## WHAT THE TASK REQUIRES:
All records below are to be set down exactly, each character intact.

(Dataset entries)
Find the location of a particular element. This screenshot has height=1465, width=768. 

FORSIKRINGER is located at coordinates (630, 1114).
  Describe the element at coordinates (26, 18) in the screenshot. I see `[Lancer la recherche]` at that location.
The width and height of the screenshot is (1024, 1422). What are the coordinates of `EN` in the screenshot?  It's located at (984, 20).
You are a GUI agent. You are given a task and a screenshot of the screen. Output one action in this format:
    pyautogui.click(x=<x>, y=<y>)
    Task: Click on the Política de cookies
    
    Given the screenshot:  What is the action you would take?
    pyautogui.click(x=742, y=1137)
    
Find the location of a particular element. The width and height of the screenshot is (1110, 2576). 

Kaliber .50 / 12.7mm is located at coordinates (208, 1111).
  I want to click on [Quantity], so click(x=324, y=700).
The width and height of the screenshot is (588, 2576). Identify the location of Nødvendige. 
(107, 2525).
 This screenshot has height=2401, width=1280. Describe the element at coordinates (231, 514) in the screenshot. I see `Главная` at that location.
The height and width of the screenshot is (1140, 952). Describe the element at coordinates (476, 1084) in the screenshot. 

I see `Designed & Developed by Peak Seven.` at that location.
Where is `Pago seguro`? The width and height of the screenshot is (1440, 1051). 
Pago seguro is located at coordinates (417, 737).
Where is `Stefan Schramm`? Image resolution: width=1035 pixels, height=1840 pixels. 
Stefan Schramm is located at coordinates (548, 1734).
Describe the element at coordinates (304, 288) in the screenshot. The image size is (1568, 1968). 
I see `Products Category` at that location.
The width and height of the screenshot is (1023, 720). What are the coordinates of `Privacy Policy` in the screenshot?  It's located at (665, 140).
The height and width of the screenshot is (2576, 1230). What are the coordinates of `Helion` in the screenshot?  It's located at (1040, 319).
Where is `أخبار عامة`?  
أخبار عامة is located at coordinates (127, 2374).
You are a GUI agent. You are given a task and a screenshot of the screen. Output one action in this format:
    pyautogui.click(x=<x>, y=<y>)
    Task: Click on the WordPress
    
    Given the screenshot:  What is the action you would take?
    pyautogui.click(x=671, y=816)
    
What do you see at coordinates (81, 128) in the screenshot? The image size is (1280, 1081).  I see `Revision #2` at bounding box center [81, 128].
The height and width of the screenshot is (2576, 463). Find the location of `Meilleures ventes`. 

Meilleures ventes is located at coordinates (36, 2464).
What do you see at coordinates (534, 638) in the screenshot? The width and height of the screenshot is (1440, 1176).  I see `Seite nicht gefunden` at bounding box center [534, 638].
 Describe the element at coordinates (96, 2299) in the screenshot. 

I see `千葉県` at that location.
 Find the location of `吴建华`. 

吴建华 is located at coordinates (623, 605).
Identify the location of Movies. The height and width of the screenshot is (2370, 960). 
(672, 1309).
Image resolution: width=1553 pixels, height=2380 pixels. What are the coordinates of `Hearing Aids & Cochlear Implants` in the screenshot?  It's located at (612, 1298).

## SOLUTION TO THE PROBLEM:
Find the location of a particular element. This screenshot has height=1465, width=768. 

FORSIKRINGER is located at coordinates (630, 1114).
  Describe the element at coordinates (26, 18) in the screenshot. I see `[Lancer la recherche]` at that location.
The width and height of the screenshot is (1024, 1422). What are the coordinates of `EN` in the screenshot?  It's located at (984, 20).
You are a GUI agent. You are given a task and a screenshot of the screen. Output one action in this format:
    pyautogui.click(x=<x>, y=<y>)
    Task: Click on the Política de cookies
    
    Given the screenshot:  What is the action you would take?
    pyautogui.click(x=742, y=1137)
    
Find the location of a particular element. The width and height of the screenshot is (1110, 2576). 

Kaliber .50 / 12.7mm is located at coordinates (208, 1111).
  I want to click on [Quantity], so click(x=324, y=700).
The width and height of the screenshot is (588, 2576). Identify the location of Nødvendige. 
(107, 2525).
 This screenshot has height=2401, width=1280. Describe the element at coordinates (231, 514) in the screenshot. I see `Главная` at that location.
The height and width of the screenshot is (1140, 952). Describe the element at coordinates (476, 1084) in the screenshot. 

I see `Designed & Developed by Peak Seven.` at that location.
Where is `Pago seguro`? The width and height of the screenshot is (1440, 1051). 
Pago seguro is located at coordinates (417, 737).
Where is `Stefan Schramm`? Image resolution: width=1035 pixels, height=1840 pixels. 
Stefan Schramm is located at coordinates (548, 1734).
Describe the element at coordinates (304, 288) in the screenshot. The image size is (1568, 1968). 
I see `Products Category` at that location.
The width and height of the screenshot is (1023, 720). What are the coordinates of `Privacy Policy` in the screenshot?  It's located at (665, 140).
The height and width of the screenshot is (2576, 1230). What are the coordinates of `Helion` in the screenshot?  It's located at (1040, 319).
Where is `أخبار عامة`?  
أخبار عامة is located at coordinates (127, 2374).
You are a GUI agent. You are given a task and a screenshot of the screen. Output one action in this format:
    pyautogui.click(x=<x>, y=<y>)
    Task: Click on the WordPress
    
    Given the screenshot:  What is the action you would take?
    pyautogui.click(x=671, y=816)
    
What do you see at coordinates (81, 128) in the screenshot? The image size is (1280, 1081).  I see `Revision #2` at bounding box center [81, 128].
The height and width of the screenshot is (2576, 463). Find the location of `Meilleures ventes`. 

Meilleures ventes is located at coordinates (36, 2464).
What do you see at coordinates (534, 638) in the screenshot? The width and height of the screenshot is (1440, 1176).  I see `Seite nicht gefunden` at bounding box center [534, 638].
 Describe the element at coordinates (96, 2299) in the screenshot. 

I see `千葉県` at that location.
 Find the location of `吴建华`. 

吴建华 is located at coordinates (623, 605).
Identify the location of Movies. The height and width of the screenshot is (2370, 960). 
(672, 1309).
Image resolution: width=1553 pixels, height=2380 pixels. What are the coordinates of `Hearing Aids & Cochlear Implants` in the screenshot?  It's located at (612, 1298).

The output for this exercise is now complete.